The ongoing trial of army intelligence officer and whistleblower Bradley Manning (25) re-entered the spotlight this week when prosecutors in the military tribunal that he is facing in Fort Meade, Maryland, clashed with his defence team over proposed dismissal of the most serious charge Mr. Manning is facing: “aiding the enemy”.
22 charges
Mr. Manning is facing 22 charges relating to allegations that he leaked hundreds of thousands of confidential State Department cables and evidence of U.S. military attacks carried out in Afghanistan and Iraq, of which he has pleaded guilty to 10 lesser charges that carry a total sentence of 20 years in prison.
The offences include aiding the enemy; espionage; stealing government property; and “wanton publication” which could leave him facing life plus 149 years in a military prison if convicted, noted journalist Alexa O’ Brien, who is meticulously documenting transcripts and other data available from the highly opaque trial.
Mr. Manning’s attorney, David Coombs, has argued that U.S. prosecutors have not presented evidence that his client had “the requisite knowledge that al Qaeda or the enemy used WikiLeaks”, and it was argued that “Anything less than actual knowledge would set a dangerous precedent for a free press... because military prosecutors... stated that they would have charged Manning similarly had the organisation been The New York Times and not WikiLeaks.”
The latest turn in the proceedings could, however, have a significant impact on how heavily the U.S. government is able to come down on whistleblowers and the media organisations they work with.

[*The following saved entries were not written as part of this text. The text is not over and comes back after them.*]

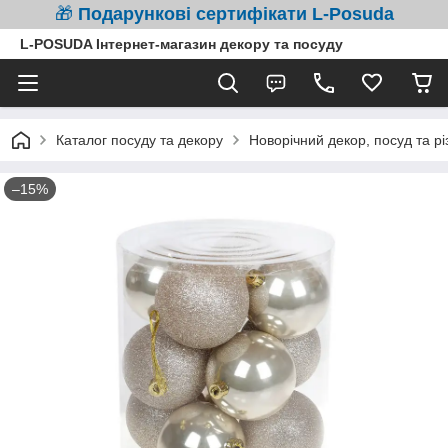
🎁
Подарункові сертифікати L-Posuda
L-POSUDA Інтернет-магазин декору та посуду
Каталог посуду та декору
Новорічний декор, посуд та рі
–15%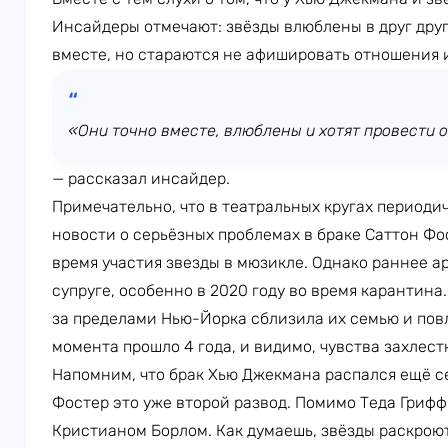
Инсайдеры отмечают: звёзды влюблены в друг друг
вместе, но стараются не афишировать отношения и
«Они точно вместе, влюблены и хотят провести о
— рассказал инсайдер.
Примечательно, что в театральных кругах периоди
новости о серьёзных проблемах в браке Саттон Фос
время участия звезды в мюзикле. Однако раннее а
супруге, особенно в 2020 году во время карантина
за пределами Нью-Йорка сблизила их семью и повл
момента прошло 4 года, и видимо, чувства захлес
Напомним, что брак Хью Джекмана распался ещё сен
Фостер это уже второй развод. Помимо Теда Грифф
Кристианом Борлом. Как думаешь, звёзды раскрою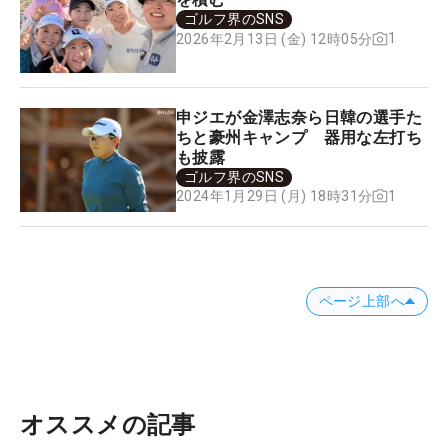
ゴルフ界のSNS
1
2026年2月13日 (金) 12時05分
申ジエが金澤志奈ら日韓の選手た
ちと豪州キャンプ 器用な左打ち
も披露
ゴルフ界のSNS
1
2024年1月29日 (月) 18時31分
ページ上部へ
オススメの記事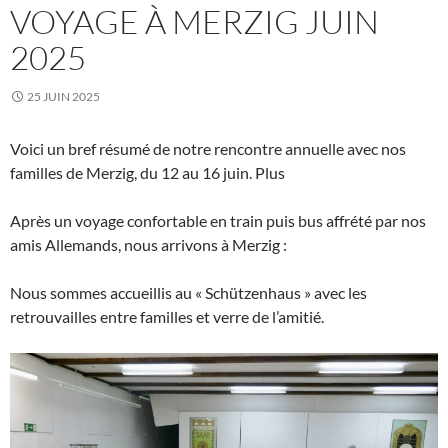
VOYAGE À MERZIG JUIN
2025
25 JUIN 2025
Voici un bref résumé de notre rencontre annuelle avec nos
familles de Merzig, du 12 au 16 juin. Plus
Après un voyage confortable en train puis bus affrété par nos
amis Allemands, nous arrivons à Merzig :
Nous sommes accueillis au « Schützenhaus » avec les
retrouvailles entre familles et verre de l’amitié.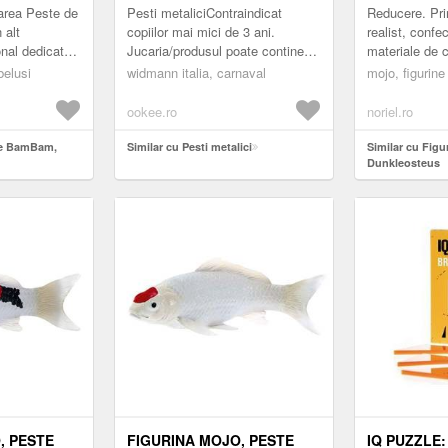
area Peste de
Pesti metaliciContraindicat
Reducere. Pri
 alt
copiilor mai mici de 3 ani.
realist, confe
nal dedicat
Jucaria/produsul poate contine
materiale de ca
nastere.
piese mici care se pot inghiti sau
Mojo ne invit
belusi
widmann italia, carnaval
mojo, figurine
culori ale
inhala existand pericolul...
lumea fascina
Fie ele p...
ookee.ro
noriel.ro
are BamBam,
Similar cu Pesti metalici
Similar cu Figu
Dunkleosteus
, PESTE
FIGURINA MOJO, PESTE
IQ PUZZLE: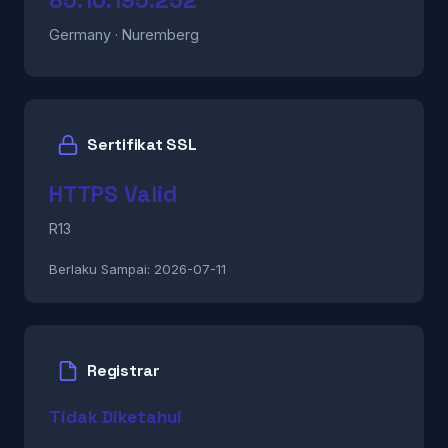
85.10.195.252
Germany · Nuremberg
Sertifikat SSL
HTTPS Valid
R13
Berlaku Sampai:
2026-07-11
Registrar
Tidak Diketahui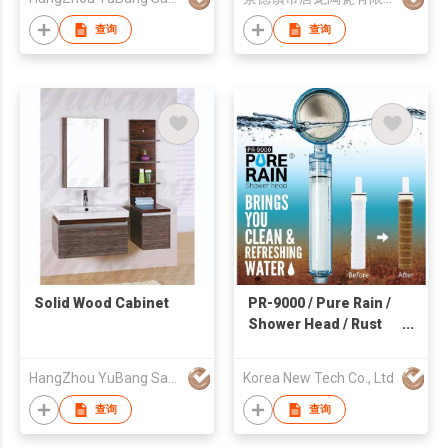
查询
查询
Solid Wood Cabinet
PR-9000 / Pure Rain /
Shower Head / Rust
Removal / Limescale
Removal / Water
HangZhou YuBang Sanitary Ware Co., Ltd
Korea New Tech Co., Ltd
Saving / Water Purify
查询
查询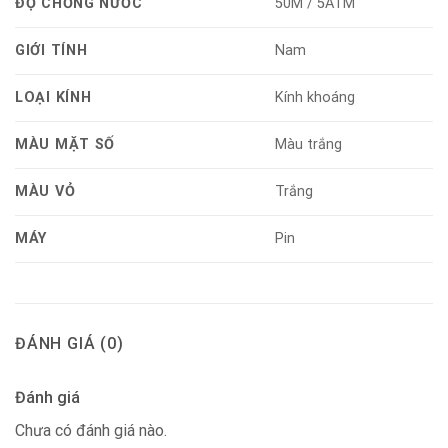
ĐỘ CHỐNG NƯỚC
50M / 5ATM
GIỚI TÍNH
Nam
LOẠI KÍNH
Kính khoáng
MÀU MẶT SỐ
Màu trắng
MÀU VỎ
Trắng
MÁY
Pin
ĐÁNH GIÁ (0)
Đánh giá
Chưa có đánh giá nào.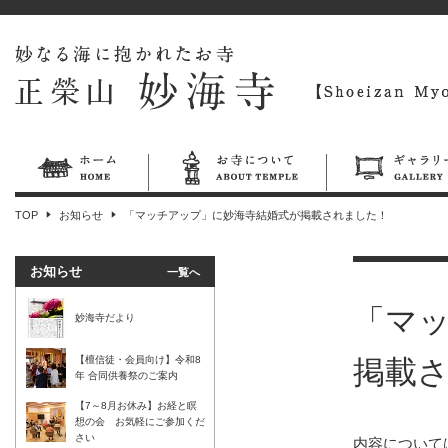
TOP
お知らせ
「マッチアップ」に妙海寺結婚式が掲載されました！
お知らせ
一覧へ
「マ
妙海寺だより
【檀信徒・会員向け】令和8
掲載
年 合同供養祭のご案内
【7～8月お休み】お経と瞑
想の会 お気軽にご参加くだ
さい
内容について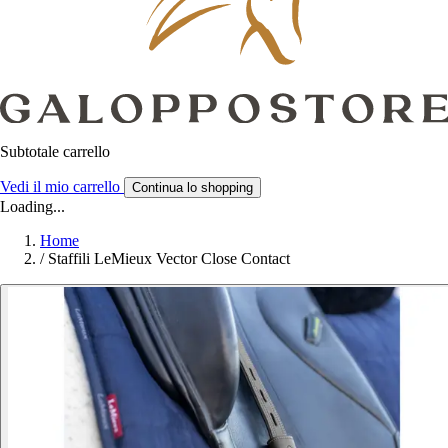
Subtotale carrello
Vedi il mio carrello
Continua lo shopping
Loading...
Home
/
Staffili LeMieux Vector Close Contact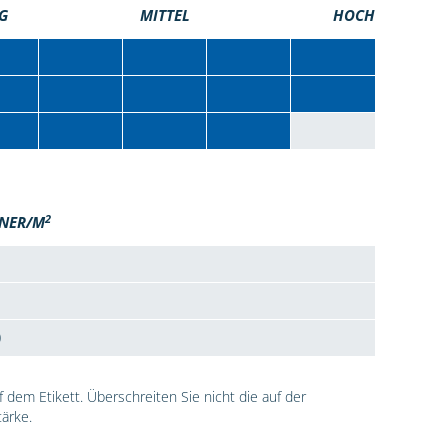
G
MITTEL
HOCH
2
NER/M
0
dem Etikett. Überschreiten Sie nicht die auf der
ärke.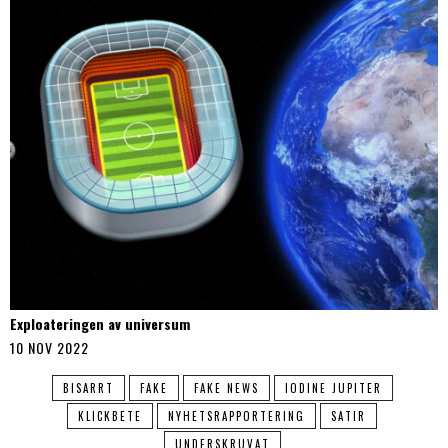
Exploateringen av universum
10 NOV 2022
BISARRT
FAKE
FAKE NEWS
IODINE JUPITER
KLICKBETE
NYHETSRAPPORTERING
SATIR
UNDERSKRUVAT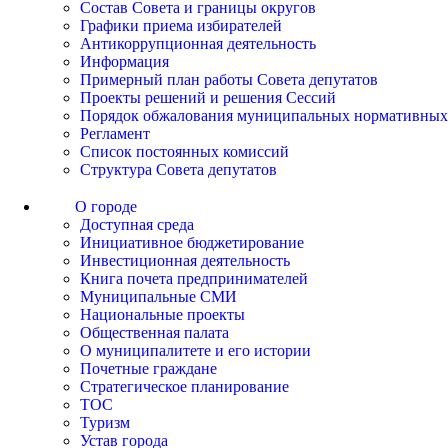
Состав Совета и границы округов
Графики приема избирателей
Антикоррупционная деятельность
Информация
Примерный план работы Совета депутатов
Проекты решений и решения Сессий
Порядок обжалования муниципальных нормативных
Регламент
Список постоянных комиссий
Структура Совета депутатов
О городе
Доступная среда
Инициативное бюджетирование
Инвестиционная деятельность
Книга почета предпринимателей
Муниципальные СМИ
Национальные проекты
Общественная палата
О муниципалитете и его истории
Почетные граждане
Стратегическое планирование
ТОС
Туризм
Устав города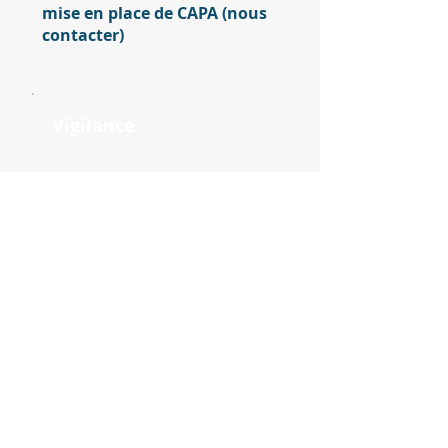
mise en place de CAPA (nous
contacter)
Vigilance
Les essentiels de la
matério- et réacto-vigilance
Les essentiels de la
pharmaco-vigilance
Méthodologie
Les différents modèles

Coming as it does in the wake of The Guardian and Washington Post exposés on mass automated surveillance undertaken by the U.S. National Security Agency (NSA), and the Obama administration’s subsequent international manhunt for whistleblower Edward Snowden, there is considerable risk that Judge Lind’s ruling on the “aiding the enemy” charge could spur on the administration’s so-called “War on Leaks”.
Great burden
Appearing for defence last week, Professor Yochai Benkler of Harvard Law School told presiding military judge, Colonel Denise Lind, that “the cost of finding Pfc. Manning guilty of aiding the enemy would impose” too great a burden on the “willingness of people of good conscience but not infinite courage to come forward”, and “would severely undermine the way in which leak-based investigative journalism has worked in the tradition of [the] free press in the U.S”.
He added that if passing material to an organisation that could then be read by anyone with an internet connection was tantamount to handing it over to an enemy, it essentially implied that leaks to media automatically fall into this category.
“That can't possibly be the claim,” Professor Benkler added.